Question

A box has 5 beads of the same size, but all are different colors. Tina draws a bead randomly from the box, notes its color, and then puts the bead back in the box. She repeats this 3 times. What is the probability that Tina would pick a red bead on the first draw, then a green bead, and finally a red bead again?

1 over 625
1 over 180
1 over 150
1 over 125

Answer 1

Required Probability = 1 over 125 (1/125)

Step-by-step explanation:

We are given that a box has 5 beads of the same size, but all are different colors. Tina draws a bead randomly from the box, notes its color, and then puts the bead back in the box. She repeats this 3 times.

We have to find the probability for the case when Tina pick a red bead on the first draw, then a green bead and finally a red bead again.
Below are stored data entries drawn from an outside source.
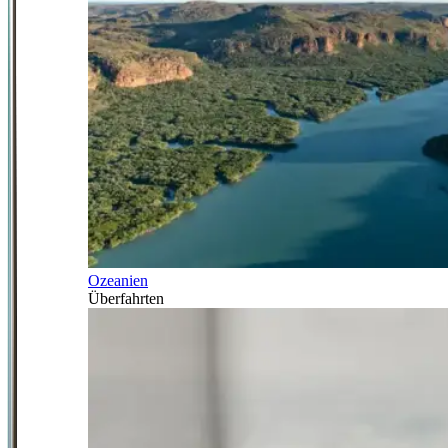
Ozeanien
Überfahrten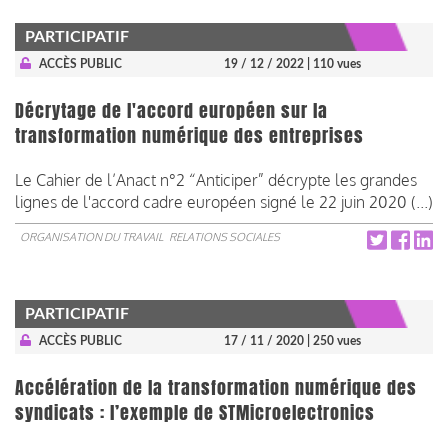
PARTICIPATIF
ACCÈS PUBLIC
19 / 12 / 2022
| 110 vues
Décrytage de l'accord européen sur la
transformation numérique des entreprises
Le Cahier de l’Anact n°2 “Anticiper” décrypte les grandes
lignes de l'accord cadre européen signé le 22 juin 2020 (...)
ORGANISATION DU TRAVAIL
RELATIONS SOCIALES
PARTICIPATIF
ACCÈS PUBLIC
17 / 11 / 2020
| 250 vues
Accélération de la transformation numérique des
syndicats : l’exemple de STMicroelectronics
We have to first note here is that this a case of with replacement situation.

Probability formula is given by = $\frac{\text{Favorable number of outcomes}}{\text{Total number of outcomes}}$

Now, Probability of picking a red bead on first draw

                           = $\frac{\text{Number of red beads in a box}}{\text{Total number of beads in box}}$ = $\frac{1}{5}$

Similarly, Probability of picking a green bead on second draw

                           = $\frac{\text{Number of green beads in a box}}{\text{Total number of beads in box}}$ = $\frac{1}{5}$

Probability of picking a red bead on again on third draw

                           = $\frac{\text{Number of red beads in a box}}{\text{Total number of beads in box}}$ = $\frac{1}{5}$

Here, after picking each bead the number of beads available for another draw will be 5 only because Tina draws a bead randomly from the box, notes its color, and then puts the bead back in the box. So, number of total beads remained 5 only.

Hence, required probability = $\frac{1}{5} \times \frac{1}{5} \times \frac{1}{5}$

                                              = $\frac{1}{125}$

Answer 2

Answer:

answer= d

1/125

Step-by-step explanation:

i got it right o the test :)